Он находился в «бессрочном отпуске по болезни». Короче – уволился из армии. Да и есть ли теперь единые вооруженные силы России? Нет таких сил. Они начали разваливаться на глазах сразу
120
после того, как в марте 1917-го был опубликован приказ № 1 Центрального комитета Петроградского совета рабочих и солдатских депутатов. Нижние чины получили право командовать командирами!
От такой демократизации впору было переходить из офицеров в солдаты. Во многих частях начались беспорядки. Не миновали они и славную Кавказскую гренадерскую дивизию, в которую входил его 16-й Мингрельский полк. С некоторыми офицерами взявшие власть солдаты расквитались жестоко: расстреляли. Миновала чаша сия Шапошникова по той причине, что старался он быть по старой суворовской традиции отцом для подчиненных, заботиться о них не только по обязанности, но и по расположению души.
Как тут не вспомнить Александра Васильевича Суворова, если 160-й гренадерский Мингрельский полк полтора века назад под его командованием сражался с турками, а в знаменитом швейцарском походе, преодолевая горные альпийские перевалы, штурмовал Чертов мост и Сен-Готард.
Стать командиром такого полка – большая честь. Но только, пожалуй, не в смутное время. Теперь к подчиненным надлежит обращаться – «товарищ». Легко ли к этому привыкнуть? А привыкать необходимо, иначе беды не миновать. Тогда и стал Шапошников частенько называть малознакомых однополчан «голубчик». Никто не возражал.
Однако без четкой субординации и строгой дисциплины воинская часть превращается в нечто подобное новгородскому вече. По всякому поводу собрания, митинги, обсуждения, разбирательства. А как быть, если придется воевать? Кто кого будет слушать? Кто станет отдавать приказы, а кто их выполнять? Воинская часть окажется небоеспособной.
И другой вопрос: за что воевать и с кем? Пока был царь, сражались с Германией и Австро-Венгрией во имя Отечества. Однако в конце октября Временное правительство быстро оправдало свое название, рухнув практически без сопротивления. Власть в Петрограде перешла к эсерам, коммунистам, анархистам. Чуть позже выяснилось, что верховодят так называемые большевики, бывшая фракция социал-демократической партии, возглавляемая Лениным.
Перемены докатились и до действующей армии. В декабре собрался съезд военно-революционных комитетов Кавказской гренадерской дивизии.
Свергли комдива и стали выбирать нового. Тут-то и прозвучало имя Шапошникова. Оказалось, что солдаты ему доверяют, признают в нем отца-командира.

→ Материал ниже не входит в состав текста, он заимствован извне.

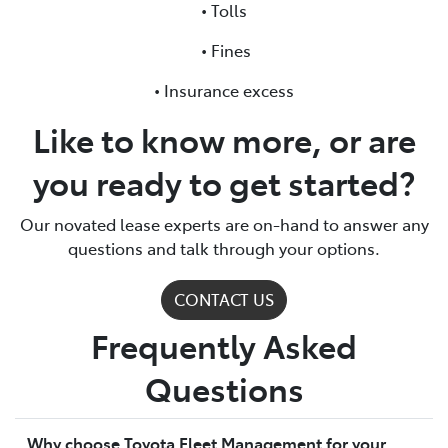
• Tolls
• Fines
• Insurance excess
Like to know more, or are
you ready to get started?
Our novated lease experts are on-hand to answer any
questions and talk through your options.
CONTACT US
Frequently Asked
Questions
Why choose Toyota Fleet Management for your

Недолго довелось ему пребывать в этой должности. За месяц успел начать проверку снабжения, демобилизовать солдат старших возрастов, немного подтянуть дисциплину, терпеливо объясняя ее важность на примерах из собственного опыта боевых действий. Понемногу обстановка в части наладилась. Новые власти организовали снабжение. Но все еще не было ясности, что же произошло со страной и продолжится ли война. Среди солдат появилось немало агитаторов. Они сообщали о декретах нового правительства, обещавших землю крестьянам и мир народам.
То в одном, то в другом полку на собраниях звучало все громче: «Айда по домам!» Приходилось вмешиваться, выступать и убеждать, что новая власть не может обеспечить все сразу, требуется время, а если армия разоружится, то Россию захватят немцы. Мысли были просты и доходчивы. Он не подлаживался под солдатский жаргон, говорил спокойно и уверенно. Его слушали внимательно, уважительно, с пониманием.
Казалось бы, все складывается как нельзя лучше. Но тут ситуация разом изменилась. В Брест-Литовске на долгих мирных переговорах с германским командованием большевик Троцкий, нарком иностранных дел, выкинул невиданное коленце, провозгласив дипломатический принцип, достойный героев Салтыкова-Щедрина: «Ни мира, ни войны!» Мол, воевать не будем, армию демобилизуем, а мирный договор не подпишем.
Как это понимать? Внятный ответ дали немцы: отозвались на просьбу о военной помощи от Украинской Рады и ввели свои войска на территорию Малороссии. На всем Западном фронте началось немецкое наступление. Россия теряла свои земли и оказалась на грани полной капитуляции.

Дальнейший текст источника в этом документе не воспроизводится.